Looking Glass Girl by Cathy Cassidy
Genre: Retelling, Contemporary
Published by: Puffin
Where to Find: Goodreads | Amazon | Author
Eight years ago when I read my first Cathy Cassidy book, I promised myself that no matter what I age I was, I’d always try and read her books. Although I’m no longer the target audience of the stories, her books never fail to make me feel happy in a giddy, cute way. I managed to snag ‘Looking Glass Girl’, the Alice in Wonderland retelling, from my local library, and I have to say it has become one of my favourites!
Plot and Person
The story follows Alice, a girl who fell into a comatose state after tripping down the stairs at a themed sleepover. We don’t know what caused the accident or if it was an accident after all, so with every turn of the page, we get closer to discovering the mystery, while Alice gets closer to discovering herself, trapped in a mad land of talking animals and jam tarts.
The story is told in a mixture of 1st and 3rd person. Alice takes the 1st person role, but when she can no longer speak, her friends, peers, parents and love interest take over the story telling. It also jumps from before her fall and during her coma, which really builds the atmosphere of suspense as it’s revealed slowly, but surely, how Alice came to be mangled under a broken mirror.

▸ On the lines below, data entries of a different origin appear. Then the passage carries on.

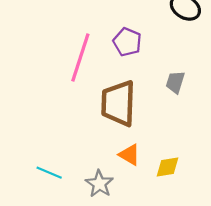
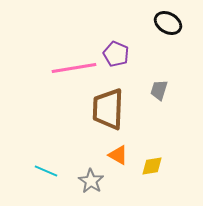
pink line: (80, 58) -> (74, 68), turned 63

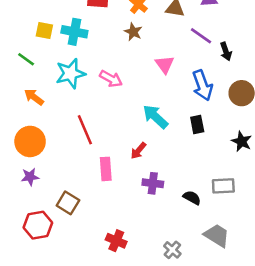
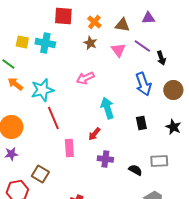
pink triangle: (165, 64) -> (118, 50), moved
cyan star: (71, 74) -> (42, 90), moved
pink arrow: (111, 79) -> (85, 78), moved, turned 126
orange arrow: (34, 97) -> (15, 84), moved
cyan arrow: (155, 117) -> (107, 108), turned 30
black rectangle: (197, 124) -> (141, 123), moved

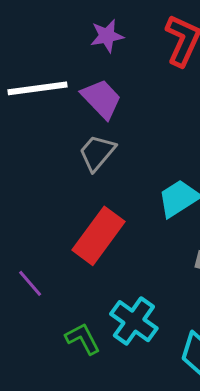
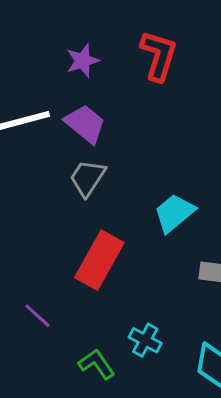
cyan cross: (134, 321) -> (145, 340), size x0.7

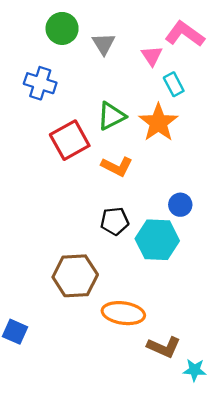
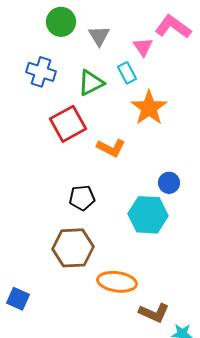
cyan rectangle: (174, 84) -> (127, 73), moved
green triangle: (111, 116) -> (91, 83), moved
black pentagon: (115, 221) -> (82, 198), moved

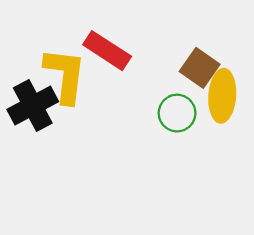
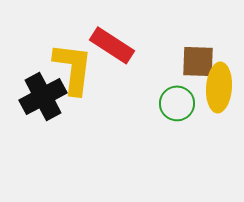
brown square: (200, 68) -> (198, 61), turned -33

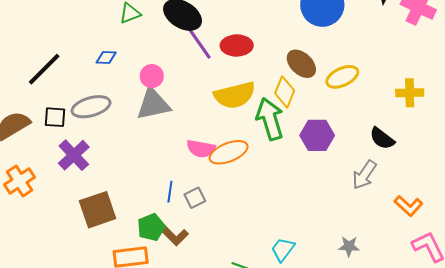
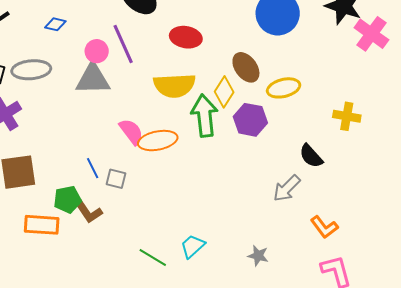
purple line: (198, 41) -> (123, 44), moved
purple hexagon: (317, 135) -> (250, 120), moved
pink semicircle: (201, 149) -> (131, 132), turned -148
blue line: (170, 192) -> (93, 168), turned -45
gray square: (195, 198) -> (116, 179), turned 30

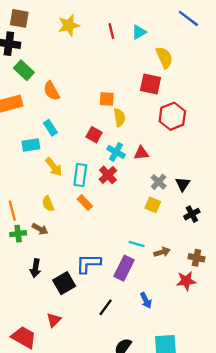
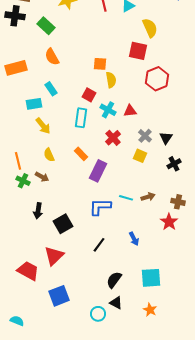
green rectangle: (24, 70) -> (46, 26), moved
yellow arrow: (54, 167) -> (43, 126), moved
cyan rectangle: (80, 175) -> (81, 118), moved
red cross: (108, 175) -> (113, 138), moved
green cross: (18, 234) -> (23, 181), turned 32
cyan line: (137, 244) -> (126, 198), moved
blue L-shape: (88, 264) -> (100, 207), moved
purple rectangle: (124, 268) -> (98, 171), moved
red star: (186, 281) -> (169, 222), turned -30
red triangle: (54, 320) -> (54, 256), size x1.5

What I loved about this retelling was its ability to stand as a novel on its own, without the intertextual elements. It goes without saying, I really loved the small Wonderland parts, when Alice was asleep, and I loved how they disjointedly linked to what people were doing and saying in the real world, but overall, it was a very diluted retelling.
Instead of Cathy’s characters taking on the role of the Wonderland cast, it was all just themed, with subtle nods to the original text, including Alice’s name, of course. The way I could extract the characters from the original tale made it less predictable and more exciting to read, because Cathy could take it in any direction.
I felt like the characters of Looking Glass Girl were set apart from the characters of her stand alone novels, or The Chocolate Box Girls. Alice is brave and interesting. I really liked the pure vulnerability she had after she was bullied, but she didn’t become completely spineless. She was apprehensive and not entirely gullible, which made me root for her even more. I guess, she was sensible and embodied the qualities of a teenage girl I wish I’d possessed at that age when I was going through a similar situation.
Also, none of the cast were easily defined as good or bad. Lainey, Alice’s ex-BFF was incredibly complex and emotive, while Savvy, painted as the villain, had great hidden depths. In middle-grade/early YA fiction, it’s easy for characters to just have one personality trait, but this book was accomplished in showing how diverse teenagers can be.
Oh goodness, I just love a good Cathy Cassidy romance. They’re so idyllic and lovely. Luke was no exception to Cathy’s collection of ridiculously cute and endearing boys. If only we could all have one in our lives.
Overall, I’m going to give ‘Looking Glass Girl’ four stars. I enjoyed it immensely, so much so, I read it in one sitting. I highly recommend the story to anyone who loves the Wonderland world, but also to anyone looking for a simply great book, with thrills and secrets and delicious party food.